Der 70. ESC wird von politischen Entwicklungen begleitet. (Foto: IMAGO/SEPA.Media)

Die Stimmung rund um den Eurovision Song Contest ist seit Monaten aufgeladen. Wegen Israels Vorgehen im Gazastreifen boykottieren mehrere Länder das Event, mit weiteren Protesten wird gerechnet. Die Situation ruft sogar das FBI auf den Plan.

Die Polizei rechnet am Finaltag des Eurovision Song Contests (ESC) in Wien mit Stör- und Blockadeaktionen. Besonders für den Bereich Cybersicherheit würden die österreichischen Behörden mit dem FBI zusammenarbeiten, das in New York eine eigene Taskforce für die ESC-Woche bereithalte, sagte der Vizepräsident der Landespolizeidirektion, Dieter Csefan.

Die Taskforce soll den österreichischen Nachrichtendienst bei Cyberangriffen unterstützen, die eine Bedrohungslage darstellen. Bereits im August 2024 wurden österreichische Behörden von US-Geheimdiensten vor einem möglichen Anschlag bei einem Taylor-Swift-Konzert gewarnt.

Beim ESC geht man zudem von mehreren Demonstrationen aus. Eine davon, mit rund 3000 erwarteten Teilnehmern aus dem pro-palästinensischen Umfeld ist bereits angemeldet worden, sagte die Einsatzleiterin der Landespolizeidirektion Wien, Xenia Zauner. Es sei aber von weiteren Aktionen auszugehen. Auch aus dem Ausland würden wohl Demonstranten anreisen.

Die Polizei habe umfangreiche Vorkehrungen getroffen, um die Sicherheit von ESC-Besuchern und ESC-Delegationen zu gewährleisten, so die Behörden. Täglich seien mehrere Hundert Polizisten in Uniform und in Zivil im Einsatz. Auch die Kräfte der Spezialeinheit Cobra sollen für Schutz sorgen.

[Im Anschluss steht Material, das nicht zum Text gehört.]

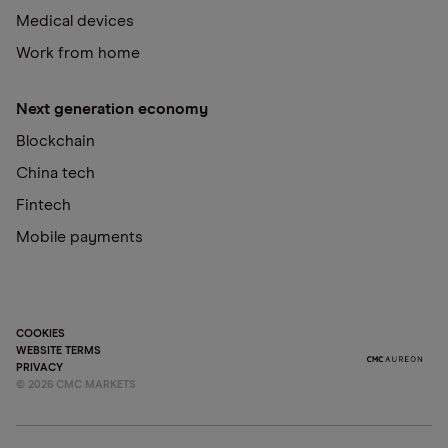
Medical devices
Work from home
Next generation economy
Blockchain
China tech
Fintech
Mobile payments
COOKIES
WEBSITE TERMS
PRIVACY
©
2026
CMC MARKETS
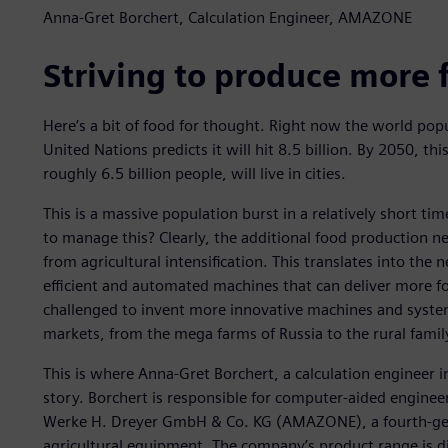
Anna-Gret Borchert, Calculation Engineer, AMAZONE
Striving to produce more 
Here’s a bit of food for thought. Right now the world popu
United Nations predicts it will hit 8.5 billion. By 2050, thi
roughly 6.5 billion people, will live in cities.
This is a massive population burst in a relatively short t
to manage this? Clearly, the additional food production n
from agricultural intensification. This translates into the
efficient and automated machines that can deliver more f
challenged to invent more innovative machines and system
markets, from the mega farms of Russia to the rural famil
This is where Anna-Gret Borchert, a calculation engineer
story. Borchert is responsible for computer-aided engine
Werke H. Dreyer GmbH & Co. KG (AMAZONE), a fourth-gen
agricultural equipment. The company’s product range is di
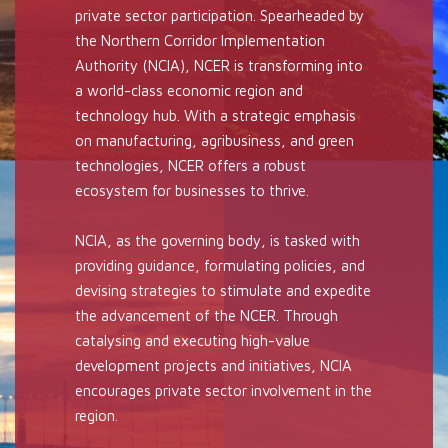
private sector participation. Spearheaded by
the Northern Corridor Implementation
Authority (NCIA), NCER is transforming into
a world-class economic region and
technology hub. With a strategic emphasis
on manufacturing, agribusiness, and green
technologies, NCER offers a robust
ecosystem for businesses to thrive.
NCIA, as the governing body, is tasked with
providing guidance, formulating policies, and
devising strategies to stimulate and expedite
the advancement of the NCER. Through
catalysing and executing high-value
development projects and initiatives, NCIA
encourages private sector involvement in the
region.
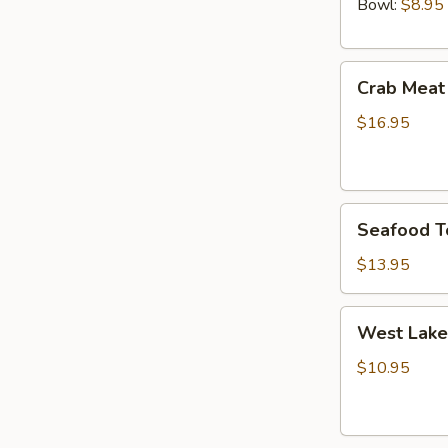
Bowl:
$8.95
Crab
Crab Meat
Meat
and
$16.95
Fish
Maw
Soup
Seafood
Seafood T
Tofu
Soup
$13.95
West
West Lake
Lake
Style
$10.95
Beef
Soup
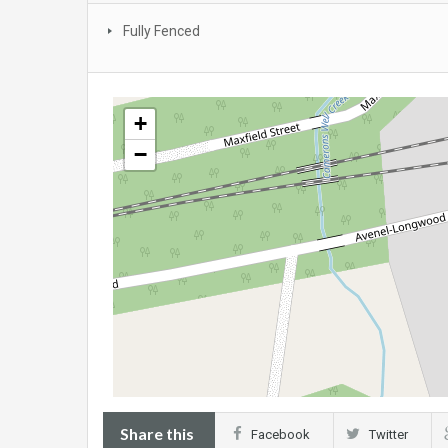
Fully Fenced
+
−
Share this
Facebook
Twitter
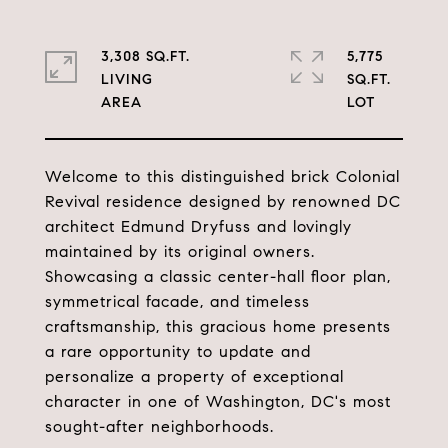
3,308 SQ.FT.
5,775
LIVING
SQ.FT.
Welcome to this distinguished brick Colonial
Revival residence designed by renowned DC
architect Edmund Dryfuss and lovingly
maintained by its original owners.
Showcasing a classic center-hall floor plan,
symmetrical facade, and timeless
craftsmanship, this gracious home presents
a rare opportunity to update and
personalize a property of exceptional
character in one of Washington, DC's most
sought-after neighborhoods.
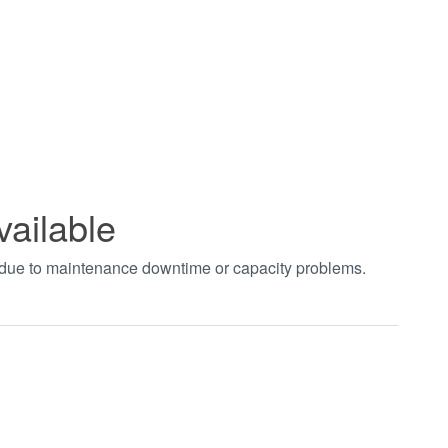
vailable
t due to maintenance downtime or capacity problems.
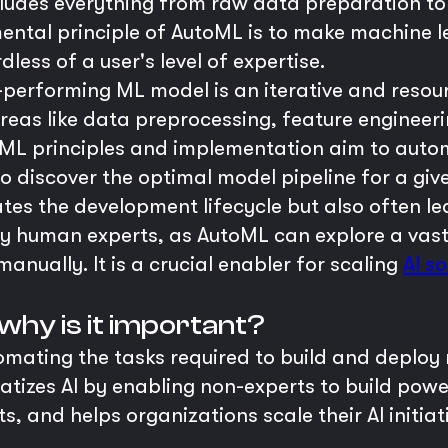
cludes everything from raw data preparation to
ntal principle of AutoML is to make machine l
dless of a user's level of expertise.
h-performing ML model is an iterative and resour
reas like data preprocessing, feature engineeri
ML principles and implementation aim to autom
 to discover the optimal model pipeline for a g
tes the development lifecycle but also often l
 human experts, as AutoML can explore a vast s
anually. It is a crucial enabler for scaling
AI so
why is it important?
omating the tasks required to build and deploy 
tizes AI by enabling non-experts to build powe
sts, and helps organizations scale their AI init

Die Stimmung rund um den Song Contest ist seit Monaten aufgeladen. Aus Protest gegen das Vorgehen Israels im Gazastreifen und seine ESC-Teilnahme boykottieren fünf Länder den diesjährigen Wettbewerb.

Hochsicherheitszone um die Stadthalle

Um die Gefahr eines Anschlags oder einer Störung zu minimieren, wird die Polizei nach eigenen Angaben bis zum Beginn des ESC rund 16.000 Menschen überprüft haben, die in irgendeinem Zusammenhang mit dem Mega-Event stehen. Das gelte vor allem für die Mitarbeiter und Mitarbeiterinnen privater Sicherheitsdienste, sagte Csefan.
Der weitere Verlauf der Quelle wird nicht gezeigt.